* [What to do]: Pull every line with "assault" from the data.

***** Provided data

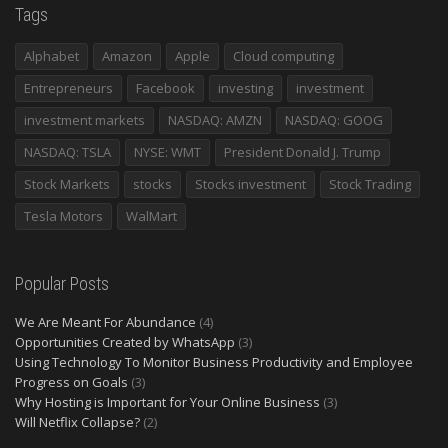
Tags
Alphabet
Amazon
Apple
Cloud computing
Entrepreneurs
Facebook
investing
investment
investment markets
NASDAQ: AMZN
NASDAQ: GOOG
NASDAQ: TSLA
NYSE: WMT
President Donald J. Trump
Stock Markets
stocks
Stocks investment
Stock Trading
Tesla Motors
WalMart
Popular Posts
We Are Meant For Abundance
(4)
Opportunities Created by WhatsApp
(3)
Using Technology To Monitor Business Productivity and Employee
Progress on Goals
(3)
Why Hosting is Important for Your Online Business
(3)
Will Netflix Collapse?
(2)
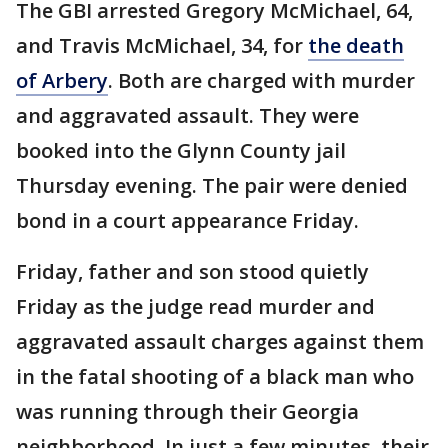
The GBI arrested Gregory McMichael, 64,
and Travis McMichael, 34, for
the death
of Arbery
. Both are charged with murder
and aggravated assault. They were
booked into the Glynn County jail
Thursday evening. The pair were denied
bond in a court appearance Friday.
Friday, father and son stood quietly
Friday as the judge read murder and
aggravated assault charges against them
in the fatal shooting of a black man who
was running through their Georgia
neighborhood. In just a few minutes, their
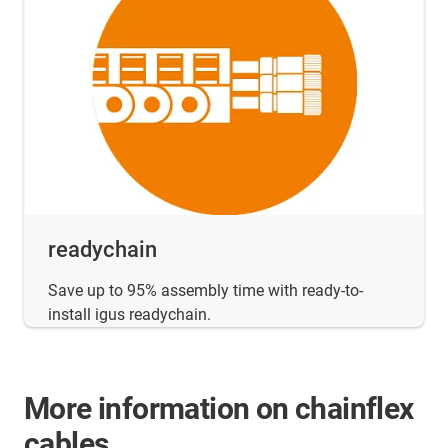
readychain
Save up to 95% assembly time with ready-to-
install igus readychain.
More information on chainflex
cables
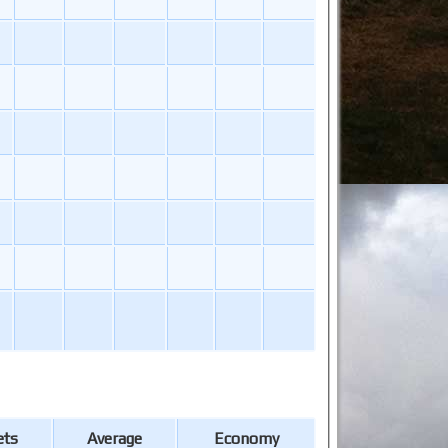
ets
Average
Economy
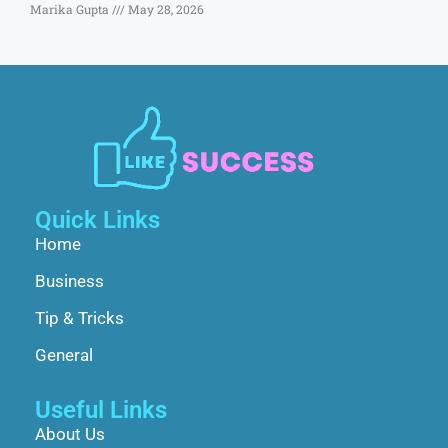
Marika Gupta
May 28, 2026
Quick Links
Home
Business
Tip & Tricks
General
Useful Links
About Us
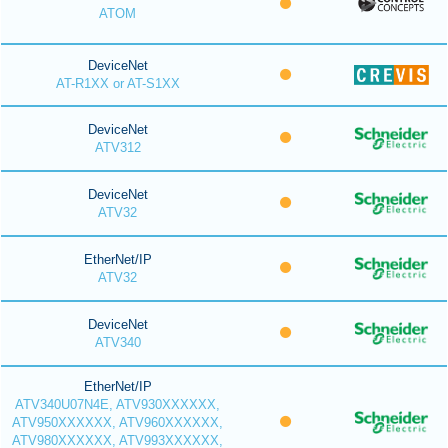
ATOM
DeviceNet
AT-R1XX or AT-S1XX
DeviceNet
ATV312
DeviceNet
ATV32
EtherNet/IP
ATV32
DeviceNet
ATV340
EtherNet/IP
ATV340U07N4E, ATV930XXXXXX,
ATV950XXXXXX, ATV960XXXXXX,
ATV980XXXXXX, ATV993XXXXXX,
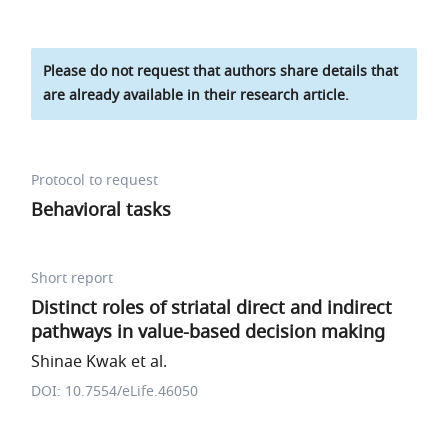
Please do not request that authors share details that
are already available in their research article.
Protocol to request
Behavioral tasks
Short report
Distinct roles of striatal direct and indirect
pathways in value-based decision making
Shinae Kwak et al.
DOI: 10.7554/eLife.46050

**********
***** Provided data

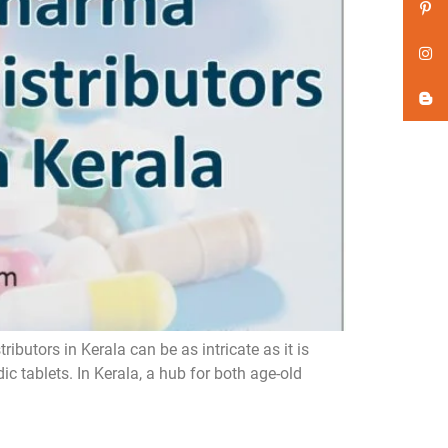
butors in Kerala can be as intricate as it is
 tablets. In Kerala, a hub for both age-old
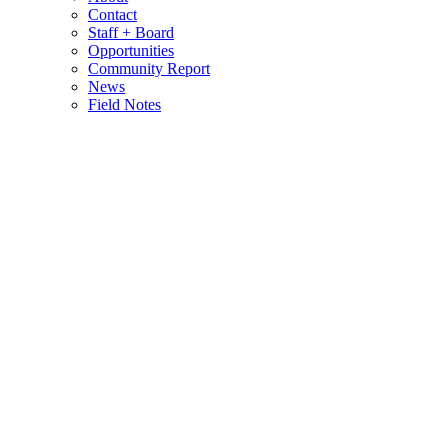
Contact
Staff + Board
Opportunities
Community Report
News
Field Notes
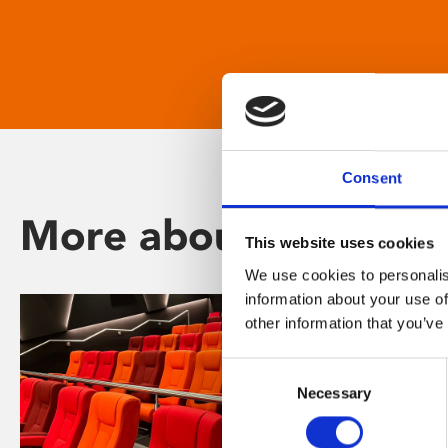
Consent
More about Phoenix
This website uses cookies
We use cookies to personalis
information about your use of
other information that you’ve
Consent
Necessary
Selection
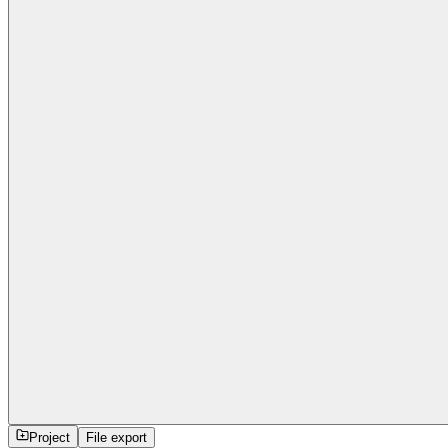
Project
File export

**********

* [Answer below]:
and aggravated assault. They were
aggravated assault charges against them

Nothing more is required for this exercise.